Fourteen stars Tallie Medel–who got her first break playing the lead in The Unspeakable Act in 2012–in a deeply felt and sympathetic lead performance as Mara, a hard-working Brooklyn resident who hasn’t yet managed to escape the psychological shadow of her childhood friend and current flatmate Jo (played by Norma Kuhling). Everything of the dynamic of their friendship can be drawn from the first time Sallitt has them fully share the frame, standing side by side in front of a brick wall. Mara is to the left with hunched shoulders, somewhat cowed in a zipped-up hoody with Jo beside her smoking a cigarette, eating junk food and giving few fucks, if any at all.
The film is chiefly interested in how long Mara, who is working hard to get her life on track, is willing to keep up this particular sidekick act. Mara works as a teacher’s aid while putting time aside to complete her masters as Jo floats from job to job; boyfriend to boyfriend; bender to bender. Early on, Mara notes how gifted a writer Jo is and says–with a downbeat sigh–how she’d give her “eyetooth” for that kind of natural talent. The film makes clear that things have always come easy to her friend (metabolism, talent, hot guys), at least in Mara’s eyes. Indeed, we feel her frustrations and the conflict of Fourteen arises in wondering how long Mara will stand by the increasingly volatile Jo, who calls on her for each breakup and every come-down.

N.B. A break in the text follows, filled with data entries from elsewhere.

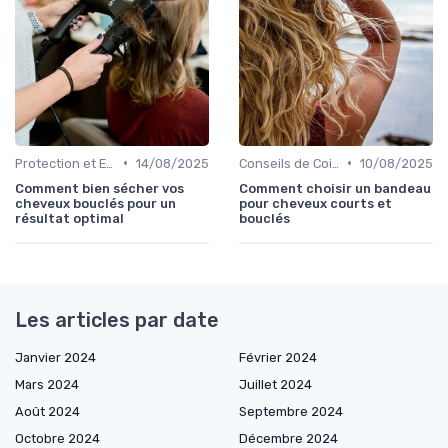
•
•
Protection et Entretien des Boucles
14/08/2025
Conseils de Coiffage
10/08/2025
Comment bien sécher vos
Comment choisir un bandeau
cheveux bouclés pour un
pour cheveux courts et
résultat optimal
bouclés
Les articles par date
Janvier 2024
Février 2024
Mars 2024
Juillet 2024
Août 2024
Septembre 2024
Octobre 2024
Décembre 2024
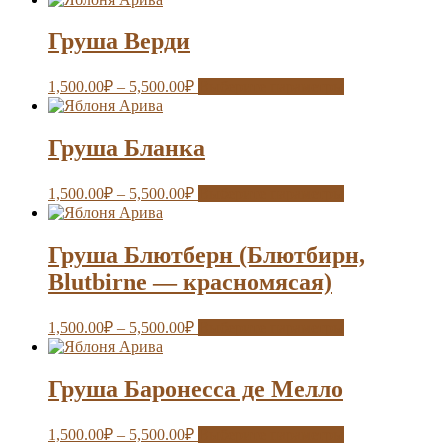
Груша Верди
1,500.00
₽
–
5,500.00
₽
Выберите параметры
Груша Бланка
1,500.00
₽
–
5,500.00
₽
Выберите параметры
Груша Блютберн (Блютбирн,
Blutbirne — красномясая)
1,500.00
₽
–
5,500.00
₽
Выберите параметры
Груша Баронесса де Мелло
1,500.00
₽
–
5,500.00
₽
Выберите параметры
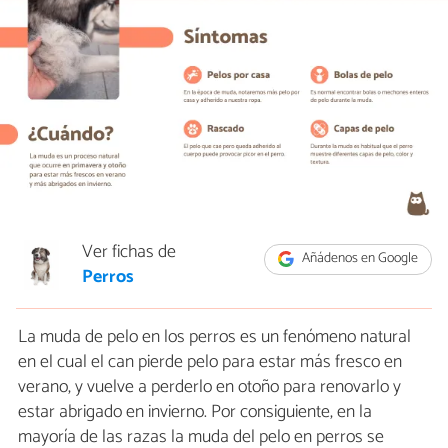
Ver fichas de
Añádenos en Google
Perros
La muda de pelo en los perros es un fenómeno natural
en el cual el can pierde pelo para estar más fresco en
verano, y vuelve a perderlo en otoño para renovarlo y
estar abrigado en invierno. Por consiguiente, en la
mayoría de las razas la muda del pelo en perros se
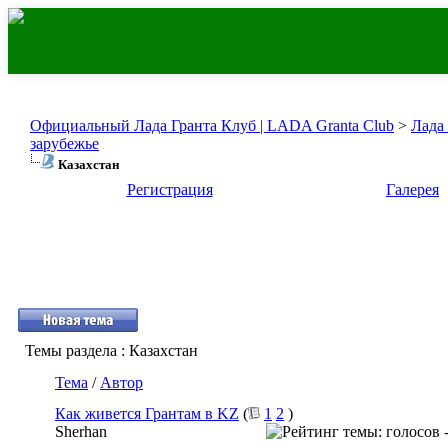
Официальный Лада Гранта Клуб | LADA Granta Club
>
Лада
зарубежье
Казахстан
Регистрация
Галерея
Темы раздела
: Казахстан
Тема
/
Автор
Как живется Грантам в KZ
(
1
2
)
Sherhan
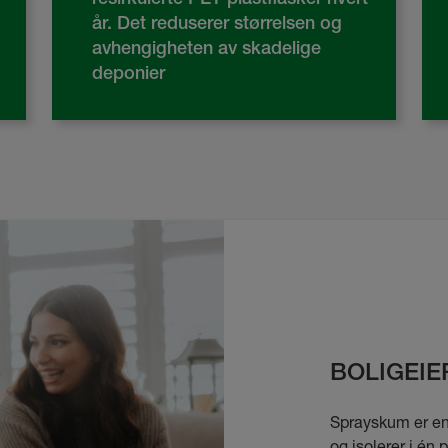
år. Det reduserer størrelsen og
avhengigheten av skadelige
deponier
BOLIGEIE
Sprayskum er en
og isolerer i én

All credit to Sallitt’s script. Were the film to linger in this time period, given the locale, Fourteen could easily have slipped towards nauseous naval-gazing. Instead we are asked to stay on our toes as the story hops liberally forward in time. In Sallitt’s world a cut can occasionally mean a week but it can also mean years at a time. Additionally, these jumps are seldom signposted with the significance of, say, a birth. We simply move from one interior or exterior to the next with scant clues to suggest how much time has past. This gives the film the texture of memory, akin to that which we saw in Boyhood, although obviously without the “special effect” of the actors’ aging processes. The director also lets the script do the talking for the most part, filming everything in a rigorous and non-judgmental medium shot that offers equal space and importance to each situation and character.
Medel appeared in Ricky d’Ambrose’s Notes on an Appearance last year, a remarkable film although one with no shortage of affluent young men pontificating in chinos and pastel shirts. Fourteen boasts its fair share of that particular breed too, which makes Mara’s enduring humbleness–something entirely absent in d’Ambrose’s film–all the more invaluable. In a pointed conversation in the early throws of Fourteen, Mara’s boyfriend floats the idea of having a threesome as they lay in a post-coital embrace in bed. Mara thoughtfully responds by considering which of her friends to ask, noting that Jo would be “up for it” but would probably make her feel “invisible” at the same time. Medel is excellent in the scene, suggesting years of self-doubt with nothing more than a subtle note of pain in her voice. When her boyfriend eventually does see Jo at a bar he notes sincerely that she’s not really his type, prompting a reaction from Mara that indicates this to be the first time she has ever considered herself as being more attractive than Jo in someone else’s eyes.
Those are the kinds of moments that make Fourteen what it is: a deep dive into the complexity and soft trauma of seeing those we idolized as kids through fresh eyes and what exactly to make of that new vantage. Mara, for her part, is always there for Jo and Sallitt will leave explaining the woman’s exact reasons why till late in the day, during a quietly moving scene at a bedside–by which point I was already comfortably nestled in this film’s embracing hands.
Fourteen premiered at the Berlin International Film Festival.